Demonstran Desak 10 Tuntutan Terkait Reklamasi Pantai Cilallang Majene
Mereka berunjuk rasa menuntut proyek reklamasi, pembangunan penahan ombak di Pantai Cilallang, Kelurahan Pangaliali, Banggae.
Penulis: edyatma jawi | Editor: Imam Wahyudi
TRIBUN-TIMUR.COM, MAJENE - Puluhan masyarakat bersama Aliansi Selamatkan Nelayan dan Pesisir (ASNP) mendatangi Kantor Bupati Majene, Jumat (23/8/2019).
Mereka berunjuk rasa menuntut proyek reklamasi, pembangunan penahan ombak di Pantai Cilallang, Kelurahan Pangaliali, Banggae.
Aliansi yang dimotori mahasiswa dan pemuda berorasi di depan kantor Bupati Majene. Masyarakat nelayan yang ikut aksi juga menyampaikan tuntutan dihadapan pejabat Pemkab Majene.
Aksi demonstrasi ini buntut reklamasi di Pantai Cilallang hingga Tanangan, sepanjang 380 meter.
Proyek dari Balai Besar Sungai Sulawesi Wilayah III yang menelan anggaran Rp 7,4 miliar itu dinilai menyusahkan nelayan.
Massa hendak menemui pimpinan tertinggi Pemkab Majene untuk menyampaikan tuntutannya. Namun Bupati Majene, Fahmi Massiara dan Wakilnya Lukman sedang berada di luar daerah.
Demonstran hanya disambut sejumlah pejabat Pemkab Majene. Termasuk Asisten II, Djazuli Muchtar.
Koordinator ASNP, Muhlis sangat menyayangkan, kedua pucuk pimpinan di Majene ini tak berada di kantornya. Kondisi itu menyebabkan tuntutan masyarakat tak terakomodir.

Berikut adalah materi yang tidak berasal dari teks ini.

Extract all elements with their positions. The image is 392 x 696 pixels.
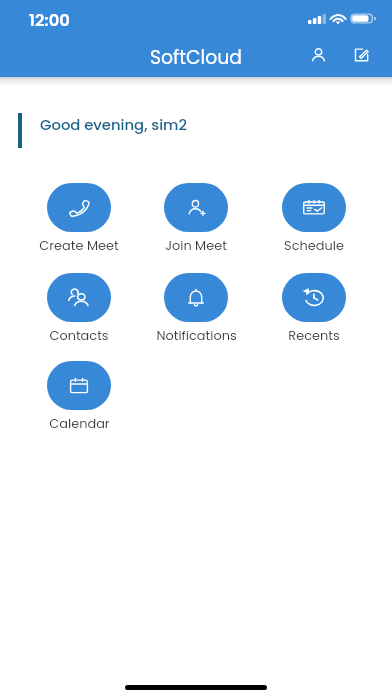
button[interactable]: Calendar bbox=[29, 359, 129, 432]
staticText: Notifications bbox=[156, 326, 237, 344]
staticText: Join Meet bbox=[165, 236, 227, 254]
button[interactable]: Join Meet bbox=[146, 181, 246, 254]
staticText: SoftCloud bbox=[0, 44, 392, 70]
staticText: Recents bbox=[288, 326, 340, 344]
staticText: Calendar bbox=[49, 414, 110, 432]
button[interactable]: Schedule bbox=[264, 181, 364, 254]
button[interactable]: Contacts bbox=[29, 271, 129, 344]
staticText: Good evening, sim2 bbox=[40, 114, 188, 135]
button[interactable]: Create Meet bbox=[29, 181, 129, 254]
staticText: 12:00 bbox=[29, 9, 70, 32]
button[interactable]: Account bbox=[298, 35, 338, 75]
button[interactable]: Recents bbox=[264, 271, 364, 344]
staticText: Contacts bbox=[49, 326, 109, 344]
button[interactable]: Compose bbox=[341, 35, 381, 75]
staticText: Schedule bbox=[284, 236, 344, 254]
staticText: Create Meet bbox=[39, 236, 119, 254]
button[interactable]: Notifications bbox=[146, 271, 246, 344]
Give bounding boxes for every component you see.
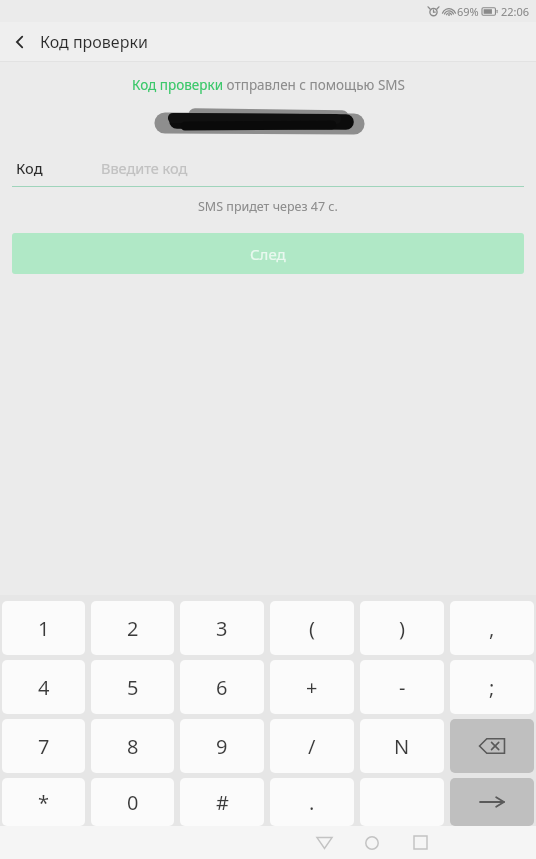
staticText: 4 [38, 674, 50, 701]
staticText: SMS придет через 47 с. [198, 198, 338, 215]
button[interactable]: / [270, 719, 354, 773]
staticText: 1 [38, 615, 50, 642]
button[interactable]: + [270, 660, 354, 714]
staticText: # [216, 789, 229, 816]
staticText: 22:06 [501, 4, 530, 19]
button[interactable]: Recent apps [396, 826, 444, 859]
button[interactable]: ( [270, 601, 354, 655]
button[interactable]: Back [300, 826, 348, 859]
staticText: 2 [127, 615, 139, 642]
button[interactable]: 7 [2, 719, 85, 773]
staticText: , [489, 615, 495, 642]
button[interactable]: * [2, 778, 85, 826]
button[interactable]: Enter [450, 778, 534, 826]
staticText: 9 [216, 733, 228, 760]
staticText: 3 [216, 615, 228, 642]
staticText: 0 [127, 789, 139, 816]
staticText: / [308, 733, 316, 760]
staticText: След [250, 244, 286, 264]
button[interactable]: Home [348, 826, 396, 859]
button[interactable]: , [450, 601, 534, 655]
staticText: 8 [127, 733, 139, 760]
staticText: ; [489, 674, 495, 701]
button[interactable]: 5 [91, 660, 174, 714]
staticText: N [394, 733, 410, 760]
staticText: ) [399, 615, 405, 642]
button[interactable]: # [180, 778, 264, 826]
button[interactable]: 1 [2, 601, 85, 655]
staticText: . [309, 789, 315, 816]
button[interactable]: N [360, 719, 444, 773]
button[interactable]: След [12, 233, 524, 274]
button[interactable]: 2 [91, 601, 174, 655]
button[interactable]: Backspace [450, 719, 534, 773]
button[interactable]: . [270, 778, 354, 826]
staticText: 5 [127, 674, 139, 701]
button[interactable]: 4 [2, 660, 85, 714]
button[interactable]: - [360, 660, 444, 714]
button[interactable]: ; [450, 660, 534, 714]
button[interactable]: 9 [180, 719, 264, 773]
button[interactable]: Код [0, 150, 536, 186]
button[interactable]: 0 [91, 778, 174, 826]
button[interactable]: 6 [180, 660, 264, 714]
staticText: 69% [457, 4, 479, 19]
button[interactable]: 8 [91, 719, 174, 773]
staticText: 7 [38, 733, 50, 760]
staticText: * [38, 789, 50, 816]
button[interactable]: ) [360, 601, 444, 655]
staticText: - [399, 674, 406, 701]
staticText: + [306, 674, 318, 701]
staticText: Код проверки отправлен с помощью SMS [132, 76, 405, 94]
staticText: ( [309, 615, 315, 642]
button[interactable]: 3 [180, 601, 264, 655]
staticText: 6 [216, 674, 228, 701]
staticText: Код [16, 158, 43, 178]
staticText: Введите код [101, 158, 188, 178]
staticText: Код проверки [40, 31, 148, 53]
button[interactable]: Back [0, 22, 40, 61]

"Kami belum dapat hasil yang memuaskan, karena bupati dan wakil bupati tidak berada di kantor. Jadi pihak yang mewakili tadi seolah-olah takut mengambil keputusan," ucap mahasiswa UMI Makassar ini.

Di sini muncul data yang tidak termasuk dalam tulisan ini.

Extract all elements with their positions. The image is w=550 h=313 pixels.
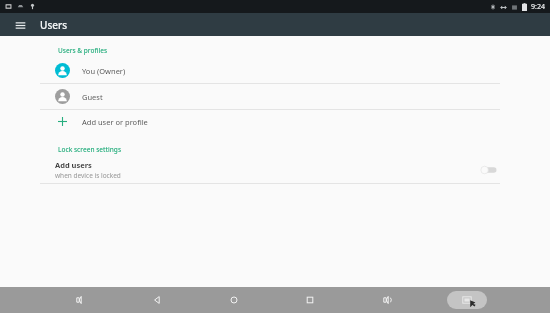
button[interactable]: Volume up: [370, 289, 404, 311]
button[interactable]: Volume down: [63, 289, 97, 311]
staticText: Users: [40, 18, 68, 32]
button[interactable]: Add users: [0, 157, 550, 183]
button[interactable]: Add user or profile: [0, 110, 550, 133]
staticText: 9:24: [531, 2, 545, 12]
staticText: Users & profiles: [58, 46, 108, 55]
button[interactable]: Screenshot: [447, 291, 487, 309]
button[interactable]: Recent apps: [293, 289, 327, 311]
staticText: Guest: [82, 92, 103, 102]
staticText: Lock screen settings: [58, 145, 122, 154]
button[interactable]: You (Owner): [0, 58, 550, 83]
staticText: when device is locked: [55, 171, 121, 180]
staticText: Add users: [55, 160, 92, 170]
staticText: You (Owner): [82, 66, 126, 76]
button[interactable]: Home: [217, 289, 251, 311]
button[interactable]: Open navigation menu: [10, 15, 30, 35]
button[interactable]: Back: [140, 289, 174, 311]
button[interactable]: Guest: [0, 84, 550, 109]
staticText: Add user or profile: [82, 117, 148, 127]
button[interactable]: Add users when device is locked toggle: [478, 163, 500, 177]
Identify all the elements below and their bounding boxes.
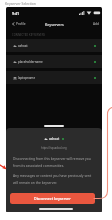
staticText: https://squadcal.org: [41, 146, 67, 150]
button[interactable]: ashoat: [6, 39, 102, 52]
staticText: Disconnect keyserver: [34, 196, 71, 201]
staticText: Profile: [16, 22, 26, 26]
button[interactable]: Disconnect keyserver: [10, 193, 95, 204]
staticText: Any messages or content you have previou…: [13, 173, 95, 185]
staticText: CONNECTED KEYSERVERS: [12, 33, 46, 37]
staticText: 9:41: [12, 11, 20, 16]
button[interactable]: laptopname: [6, 71, 102, 84]
staticText: Keyserver Selection: [5, 1, 36, 6]
staticText: Disconnecting from this keyserver will r…: [13, 156, 95, 168]
staticText: Keyservers: [45, 22, 64, 27]
button[interactable]: Profile: [11, 19, 26, 29]
staticText: laptopname: [18, 76, 36, 80]
staticText: ashoat: [18, 44, 28, 48]
staticText: placeholdername: [18, 60, 43, 64]
button[interactable]: Add: [90, 22, 102, 26]
staticText: ashoat: [49, 137, 60, 141]
button[interactable]: placeholdername: [6, 55, 102, 68]
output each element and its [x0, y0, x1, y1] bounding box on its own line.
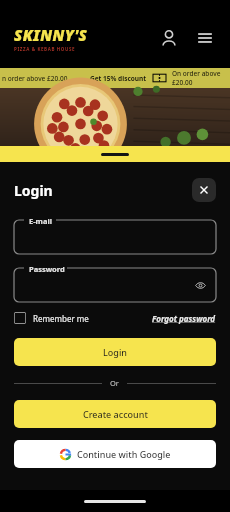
staticText: Password [29, 264, 65, 274]
button[interactable]: Continue with Google [14, 440, 216, 468]
button[interactable]: Forgot password [152, 313, 216, 324]
staticText: Continue with Google [77, 448, 171, 460]
button[interactable]: Account [156, 25, 182, 51]
button[interactable]: Create account [14, 400, 216, 428]
staticText: Login [103, 346, 127, 358]
button[interactable]: Login [14, 338, 216, 366]
staticText: SKINNY'S [14, 25, 88, 45]
button[interactable]: Remember me [14, 312, 89, 324]
button[interactable]: Close [192, 178, 216, 202]
staticText: Get 15% discount [90, 74, 147, 83]
staticText: E-mail [29, 216, 52, 226]
staticText: n order above £20.00 [2, 74, 68, 83]
staticText: Remember me [33, 313, 89, 324]
staticText: PIZZA & KEBAB HOUSE [14, 46, 76, 52]
staticText: Create account [83, 408, 148, 420]
button[interactable]: Show password [193, 278, 207, 292]
staticText: Login [14, 181, 53, 200]
staticText: Or [110, 378, 119, 388]
staticText: On order above £20.00 [172, 69, 230, 87]
button[interactable]: Menu [192, 25, 218, 51]
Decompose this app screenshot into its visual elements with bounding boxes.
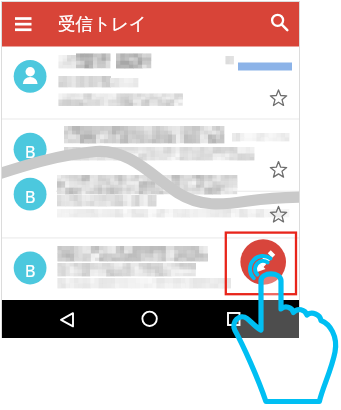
staticText: B	[25, 260, 36, 282]
staticText: B	[25, 141, 36, 163]
staticText: B	[25, 186, 36, 208]
staticText: 受信トレイ	[58, 13, 147, 35]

Kata Muchlis, terdapat sepuluh tuntutan yang ingin disampaikan demonstran.
Diantaranya, penyegelan proyek reklamasi, pembangunan penahan ombak di wilayah yang terlanjur direklamasi, pembuatan tangga di tanggul yang berjarak 20 meter.
Selain itu, aliansi menuntut ganti rugi kapal nelayan yang rusak akibat reklamasi, serta ganti rugi atas dampak lainnya yang dialami nelayan.
Mereka juga menuntut, Pemkab Majene melaksanakan UU Nomor 7 Tahun 2016 tentang perlindungan dan pemberdayaan nelayan, pembudi daya ikan dan petambak garam. Serta menggugat Perda Sulbar Nomor 6 Tahun 2016 tentang Rencana Zonasi Wilayah Pesisir Dan Pulau-Pulau Kecil (RZWP3K).
"Perda RZWP3K kami gugat karna bisa menjadi legitimasi pengesahan proyek reklamasi. Apalagi perda ini tumpang tindih dengan peraturan perundang-undangan yang lain," ucapnya.
"Tumpang tindih juga sama Perpres Nomor 122 Tahun 2012 tentang reklamasi di wilayah pesisir dan pulau-pulau kecil," sambungnya.